At the moment, I can remember only three other types of all-electron methods. (1) The linear combination of atomic orbitals (LCAO) either with numerical atomic orbitals (FHIaims, Dmol) or with Gaussians (Gaussian, TurboMole, Dalton, ...) is the most used one. (2) The linearly augmented planewave (LAPW) and (3) the projector augmented wave (PAW) method are the two other ones. The PAW can be used together with planewaves or finite difference. LAPW and PAW use "atomic spheres" - nonoverlapping spheres around atoms, inside which a special treatment is applied for all-electron wavefunctions. So, one has finite-difference or plane-wave part plus all-electron atomic spheres.


Pros vs. LCAO:

1) Real-space & local basis functions => easy and efficient parallelization via domain decomposition

2) Different boundary conditions (cluster/molecule, periodic, mixed) are easy to implement

3) Strong external (especially, time-dependent) potentials (e.g. electric or magnetic fields) are not a problem.

Cons vs. LCAO:

1) Huge number of degrees of freedom (DOF), LCAO: 10-100/atom vs. FEM 1000-10000/atom

2) LCAO has tens of years history behind => strong experience


Pros vs.

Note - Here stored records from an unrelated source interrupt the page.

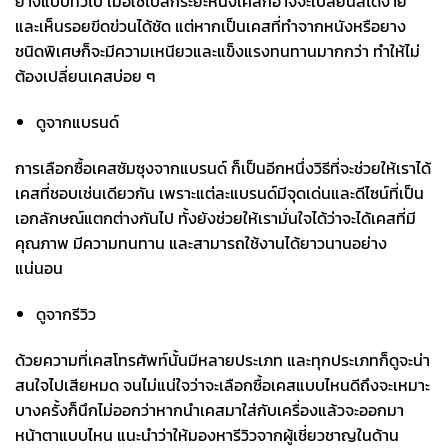
ยางแบบทั่วไป เมื่อใช้ไปสักระยะหนึ่งเคสก็อาจจะเปลี่ยนสีได้ง่าย
และเห็นรอยขีดข่วนได้ชัด แต่หากเป็นเคสที่ทำจากหนังหรือยาง
ชนิดพิเศษก็จะมีความเหนียวและแข็งแรงทนทานมากกว่า ทำให้ไม่
ต้องเปลี่ยนเคสบ่อย ๆ
ดูจากแบรนด์
การเลือกซื้อเคสซัมซุงจากแบรนด์ ก็เป็นอีกหนึ่งวิธีที่จะช่วยให้เราได้
เคสที่ชอบเช่นเดียวกัน เพราะแต่ละแบรนด์มีจุดเด่นและดีไซน์ที่เป็น
เอกลักษณ์แตกต่างกันไป ทั้งยังช่วยให้เรามั่นใจได้ว่าจะได้เคสที่มี
คุณภาพ มีความทนทาน และสามารถใช้งานได้ยาวนานอย่าง
แน่นอน
ดูจากรีวิว
ด้วยความที่เคสโทรศัพท์นั้นมีหลายประเภท และทุกประเภทก็ดูจะน่า
สนใจไปเสียหมด จนไม่แน่ใจว่าจะเลือกซื้อเคสแบบไหนดีถึงจะเหมาะ
บางครั้งก็นึกไม่ออกว่าหากนำเคสมาใส่กับเครื่องแล้วจะออกมา
หน้าตาแบบไหน แนะนำว่าให้มองหารีวิวจากผู้เชี่ยวชาญในด้าน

LAPW & PAW:

1) All (core and valence) electrons are treated on equal footing (i.e. no atomic spheres) => simplicity, adding new features is easy

2) Nonuniform discretization => sparse material can be handled without wasting DOFs

Cons vs. LAPW & PAW:

1) Performance??? DOF in FEM is more expensive than finite-difference or planewave DOF


To summarize, I would say that, for large scale adoption of FEM, what matters is the speed. A FEM based method should be able to perform a basic DFT calculation for a relatively large and dense system (e.g. carbon dioxide on metal surface/slab, ~100 atoms) roughly in the same time as PAW or LAPW based method. At the moment, my FEM implementation is one order of magnitude solver than FD+PAW method, but we have some ideas how to reduce the computational cost significantly. There exist also a few special systems, for example, time-depedent systems beyond linear response regime, where FEM has significant advantages over above methods.


But again, it's quite early to draw any conclusions. Within one year, I should have much more insight to this question.

N. Sukumar's picture

FEs and Coulomb singularity


Thanks for your detailed response, and for providing us with the place of FEs within the context of widely used all-electron methods. Clearly, fewer number of DOFs and improved speed are two issues that are important for finite elements, and as you allude to, it will take time for further developments and maturity in FE codes are needed for the gap to potentially close.

For the Coulomb singularity, the need for a geometric mesh in 3D with element edge ratios of , renders the mesh generation (element quality) an important research problem unto itself, which you have solved. Insofar as the quadrature goes, tailored quadrature rules would seem to be beneficial, and there is quite a bit of experience in the boundary element community in treating singular and hypersingular integrands. We also have some recent experience on developing Gauss-like quadratures for polynomial and non-polynomial (singular) integrands for finite elements. First impressions are that some of these approaches or variants of the same might have a place to improve the efficiency of evaluating the Hamiltonian with the 1/r singularity.



Pradeep Sharma's picture


Lauri, thanks...this is a very useful summary.

Jarson Zhang's picture

It's really a interesting

It's really a interesting and useful topic, but it's too hard! Thank you too!